Tout a commencé par une contrainte. Saint-Barth, 2001. Quatre Belges installés sur l’île veulent ouvrir une boutique. Quarante-quatre mètres carrés. Des collections très colorées, des matières multiples, un univers dense. Comment faire exister tout cela dans un espace aussi réduit ?
L’idée : une conversation, une image
La réponse est venue d’une conversation autour d’un thé à la menthe avec Quentin Wilbaux, architecte et ami de longue date. Il évoque les maisons de montagne marocaines, entièrement passées à la chaux. Une seule couleur. Partout. Une continuité absolue. L’image s’installe immédiatement.
« Si l’espace tient par une seule teinte, les collections peuvent exister pleinement. Elles respirent. L’espace travaille pour elles. »
Le choix se porte sur le rouge. Un rouge profond, sec et mat, la peinture à la chaux d’Agnès Emery, dont la texture rappelle exactement les murs marocains. Plafond, sol, mobilier. La façade aussi. À Saint-Barth. C’était un saut dans le vide. Aucune référence. Une certitude intuitive, et c’est tout.
2001 : Quatre boutiques, une seule couleur
Saint-Barth ouvre au début de l’année. Genève en septembre, Marseille en octobre, Paris en décembre. Quatre boutiques en une seule année, la même couleur partout. La presse internationale suit. Les images circulent dans les magazines du monde entier. La couleur du lieu devient un fond, et les collections y trouvent leur pleine présence.
Entre 2003 et 2008, le concept voyage et évolue. Barcelone, Ibiza, Bruges, Anvers, Rome pour la marque. Ahimsa à Cannes en 2005, Paloma Rose à Ibiza en 2008 pour d’autres enseignes. Le concept s’adapte, change de couleur, change de territoire.
En 2010, Mumbai. Et c’est là qu’apparaît le noir. La décision mûrit depuis longtemps. C’est en travaillant avec l’architecte Rubel Dhuna sur ce projet que, ensemble elles franchissent le pas.
« Parfois il faut la vision de quelqu’un d’autre pour oser ce qu’on sait déjà. »

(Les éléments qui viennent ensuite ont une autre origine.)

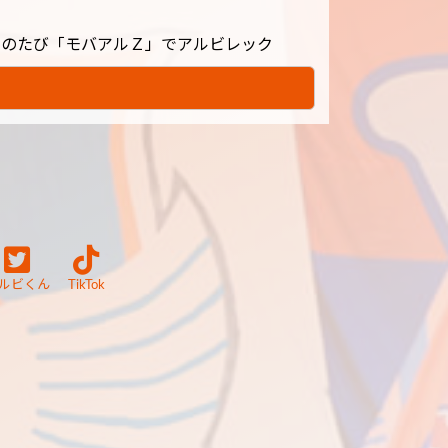
このたび「モバアルＺ」でアルビレック
ルビくん
TikTok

Noir à Mumbai. Radical au carré.
Chaque couleur choisie répond à une situation concrète. Le projet, le lieu, la lumière, le pays. Une décision intuitive, chaque fois.

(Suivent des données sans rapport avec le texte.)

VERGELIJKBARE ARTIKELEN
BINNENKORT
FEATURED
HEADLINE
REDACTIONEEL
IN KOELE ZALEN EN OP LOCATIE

« Tout part de ma vision. La couleur vient après. »
En regardant les photos de Paris, prises en 2003, une chose frappe immédiatement : l’absence de date. Ces images pourraient appartenir à aujourd’hui. Le rouge, les volumes, la lumière, les matières, tout tient. Un espace monochrome radical s’affranchit des cycles parce qu’il repose sur une logique interne. Une cohérence que le temps ne démode pas.
Le store de Marrakech reçoit des compliments.
« Je les entends. Et en même temps, ce concept a vingt-cinq ans. Je pense déjà à autre chose. »
C’est peut-être la marque d’un vrai point de vue : une idée forte reste, et libère l’esprit pour la suivante.
Depuis, le monochrome radical s’est répandu. Les grandes maisons s’y sont mises. Une galerie récemment ouverte à Marrakech aussi.
« Ça me fait sourire. C’est toujours mieux d’avoir eu l’idée en premier. Pour l’ego, au moins. »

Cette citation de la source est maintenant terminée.